[Extracted records]:
-------

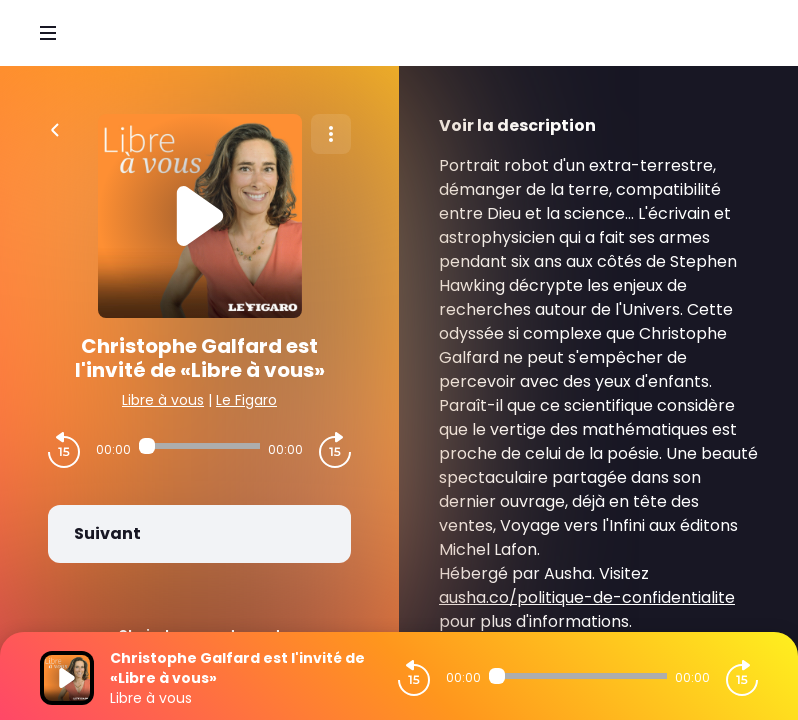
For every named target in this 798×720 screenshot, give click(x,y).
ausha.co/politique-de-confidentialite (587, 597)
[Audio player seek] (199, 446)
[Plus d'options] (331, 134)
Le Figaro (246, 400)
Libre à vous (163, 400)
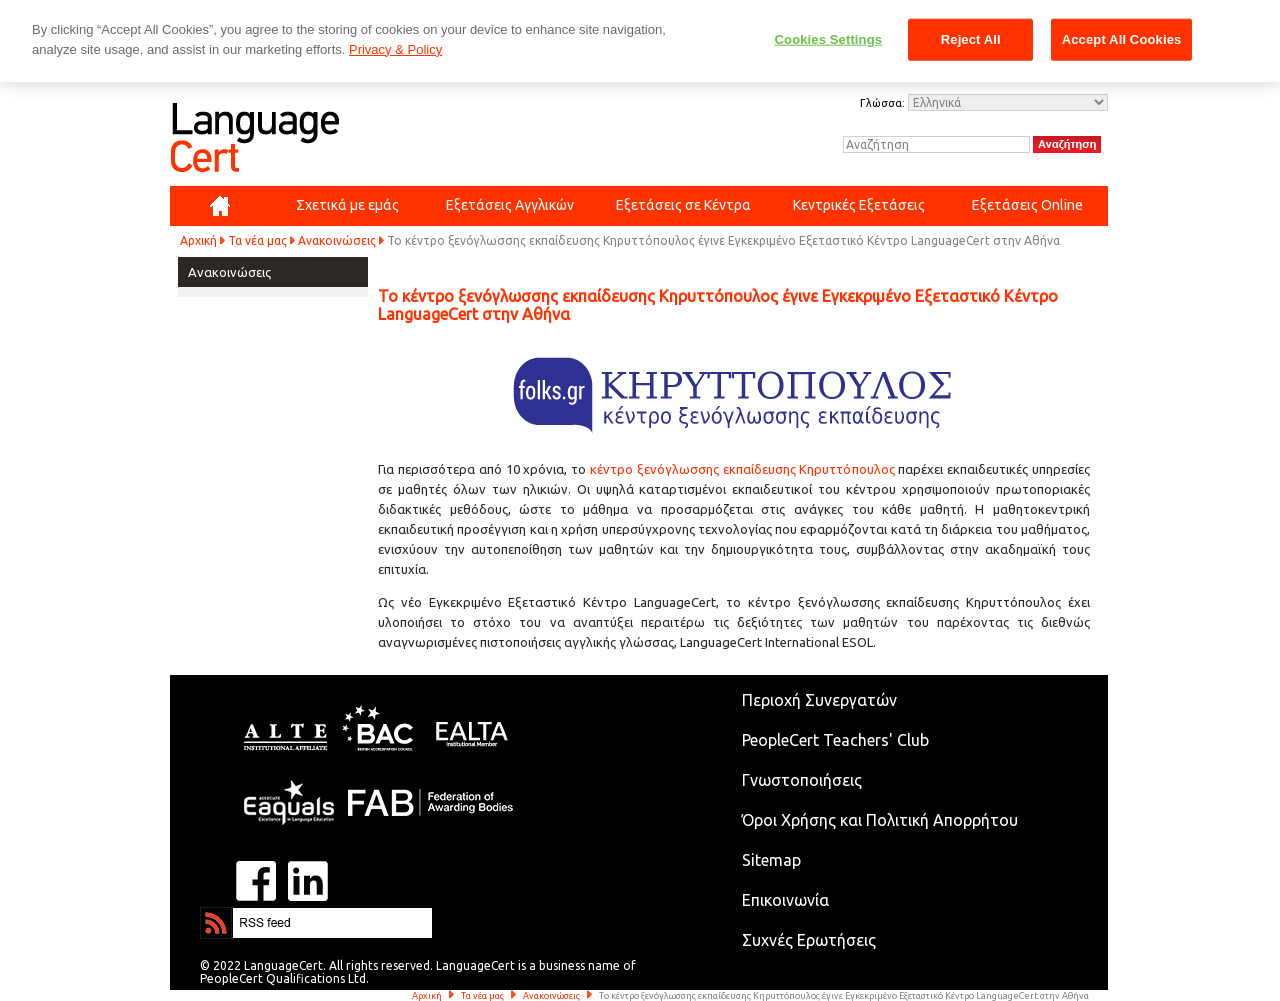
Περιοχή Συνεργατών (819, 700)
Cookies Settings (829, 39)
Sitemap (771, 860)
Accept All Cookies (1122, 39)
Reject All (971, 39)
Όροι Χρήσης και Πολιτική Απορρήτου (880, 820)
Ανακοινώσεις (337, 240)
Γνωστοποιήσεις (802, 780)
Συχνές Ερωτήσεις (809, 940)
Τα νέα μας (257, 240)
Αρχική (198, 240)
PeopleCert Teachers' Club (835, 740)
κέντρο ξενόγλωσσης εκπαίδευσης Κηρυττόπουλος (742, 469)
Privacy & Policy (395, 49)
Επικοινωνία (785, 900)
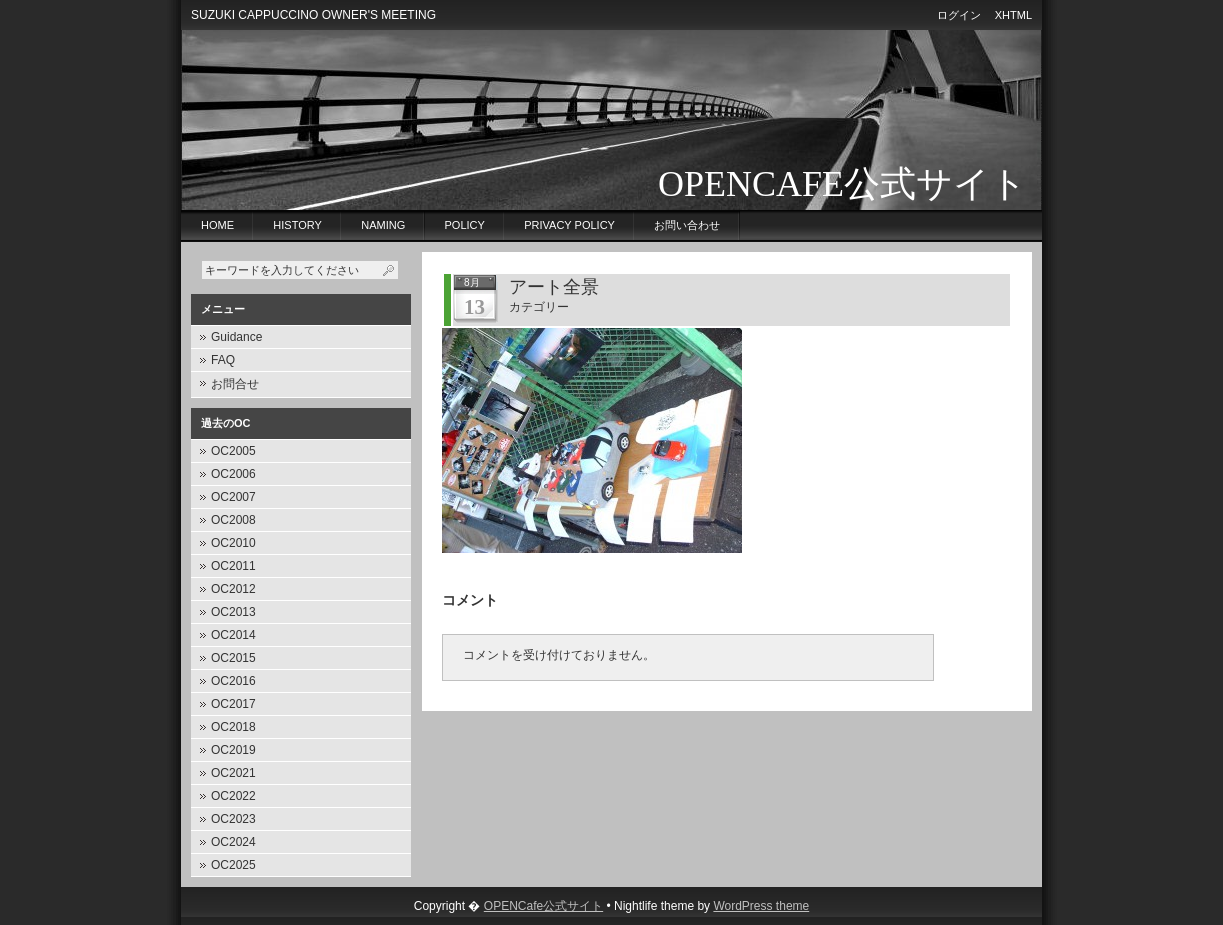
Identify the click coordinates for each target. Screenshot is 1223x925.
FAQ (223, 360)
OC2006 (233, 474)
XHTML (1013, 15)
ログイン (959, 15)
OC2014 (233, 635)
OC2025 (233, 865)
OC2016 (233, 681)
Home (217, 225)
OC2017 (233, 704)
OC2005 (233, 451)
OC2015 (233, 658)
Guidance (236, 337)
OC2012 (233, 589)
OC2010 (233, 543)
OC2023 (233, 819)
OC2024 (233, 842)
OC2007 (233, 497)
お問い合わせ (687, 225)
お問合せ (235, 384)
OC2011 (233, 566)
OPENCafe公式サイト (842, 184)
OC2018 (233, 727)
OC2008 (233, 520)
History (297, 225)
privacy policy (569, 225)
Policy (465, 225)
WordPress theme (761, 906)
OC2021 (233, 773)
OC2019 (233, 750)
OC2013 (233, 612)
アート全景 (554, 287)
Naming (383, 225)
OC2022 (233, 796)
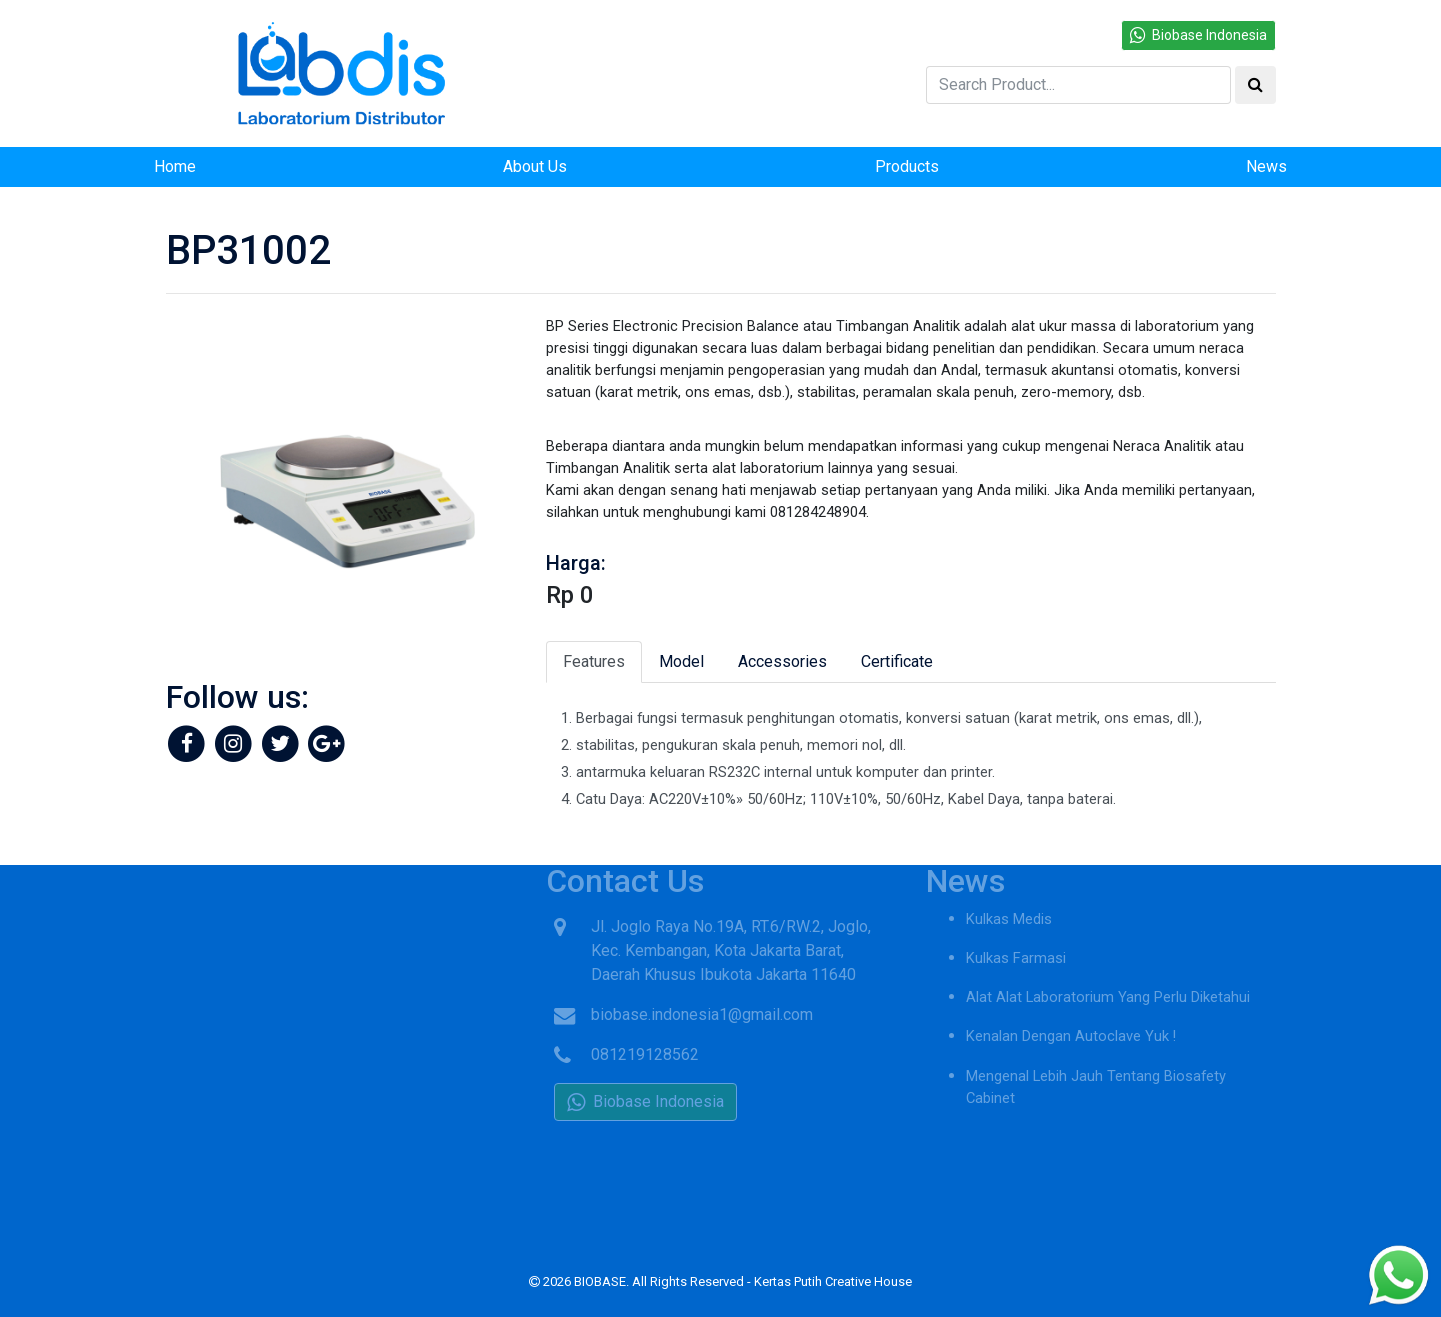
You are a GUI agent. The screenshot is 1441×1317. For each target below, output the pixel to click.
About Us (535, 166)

-------

[Exercise goal]: Would you count the lines of the listing above that hold the string "target" and give only the resulting number?

[Task solution]: 3